* INSTRUCTIONS TO FOLLOW *
Check each line below for the word "Pecuária", and copy those that have it.

* INPUT *

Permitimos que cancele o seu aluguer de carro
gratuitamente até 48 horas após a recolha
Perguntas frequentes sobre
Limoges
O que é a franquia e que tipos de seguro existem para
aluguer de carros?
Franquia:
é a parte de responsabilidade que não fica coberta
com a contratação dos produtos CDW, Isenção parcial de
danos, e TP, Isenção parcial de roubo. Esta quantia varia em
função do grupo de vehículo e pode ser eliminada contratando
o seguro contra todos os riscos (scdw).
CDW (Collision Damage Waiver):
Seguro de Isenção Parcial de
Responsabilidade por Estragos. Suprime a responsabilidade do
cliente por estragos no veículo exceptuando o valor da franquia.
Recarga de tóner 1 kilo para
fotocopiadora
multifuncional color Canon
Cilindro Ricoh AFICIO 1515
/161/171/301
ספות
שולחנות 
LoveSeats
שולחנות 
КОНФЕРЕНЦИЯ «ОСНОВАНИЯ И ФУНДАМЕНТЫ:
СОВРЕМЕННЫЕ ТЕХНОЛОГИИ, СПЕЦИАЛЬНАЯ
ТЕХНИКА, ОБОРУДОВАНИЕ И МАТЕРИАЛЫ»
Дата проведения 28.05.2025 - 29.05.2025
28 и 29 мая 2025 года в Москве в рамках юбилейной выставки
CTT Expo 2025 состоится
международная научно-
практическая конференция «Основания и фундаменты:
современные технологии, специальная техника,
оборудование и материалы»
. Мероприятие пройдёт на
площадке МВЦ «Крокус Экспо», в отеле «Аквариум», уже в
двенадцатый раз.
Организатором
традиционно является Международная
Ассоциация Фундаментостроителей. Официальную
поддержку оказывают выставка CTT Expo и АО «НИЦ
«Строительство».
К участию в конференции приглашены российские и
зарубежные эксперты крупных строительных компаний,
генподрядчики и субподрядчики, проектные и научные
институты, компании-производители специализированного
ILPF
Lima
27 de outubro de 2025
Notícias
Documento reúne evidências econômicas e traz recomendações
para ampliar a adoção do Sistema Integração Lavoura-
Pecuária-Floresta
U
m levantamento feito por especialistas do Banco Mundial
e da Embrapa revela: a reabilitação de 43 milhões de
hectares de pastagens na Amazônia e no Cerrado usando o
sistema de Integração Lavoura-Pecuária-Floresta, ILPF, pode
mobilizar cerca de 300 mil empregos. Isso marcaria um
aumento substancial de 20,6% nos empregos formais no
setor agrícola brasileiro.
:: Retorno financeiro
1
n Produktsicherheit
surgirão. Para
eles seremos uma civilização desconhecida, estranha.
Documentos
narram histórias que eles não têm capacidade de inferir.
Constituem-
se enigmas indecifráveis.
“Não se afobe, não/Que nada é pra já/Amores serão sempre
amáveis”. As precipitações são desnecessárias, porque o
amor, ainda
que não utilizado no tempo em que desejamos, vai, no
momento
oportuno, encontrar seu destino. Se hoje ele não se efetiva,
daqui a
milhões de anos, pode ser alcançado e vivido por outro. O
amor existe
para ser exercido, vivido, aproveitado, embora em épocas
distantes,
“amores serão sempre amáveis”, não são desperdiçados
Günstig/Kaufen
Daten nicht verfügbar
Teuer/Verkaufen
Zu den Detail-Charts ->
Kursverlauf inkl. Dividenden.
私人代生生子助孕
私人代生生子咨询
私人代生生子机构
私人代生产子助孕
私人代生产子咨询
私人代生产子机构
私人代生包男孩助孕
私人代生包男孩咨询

* EXERCISE ANSWER *
Pecuária-Floresta
sistema de Integração Lavoura-Pecuária-Floresta, ILPF, pode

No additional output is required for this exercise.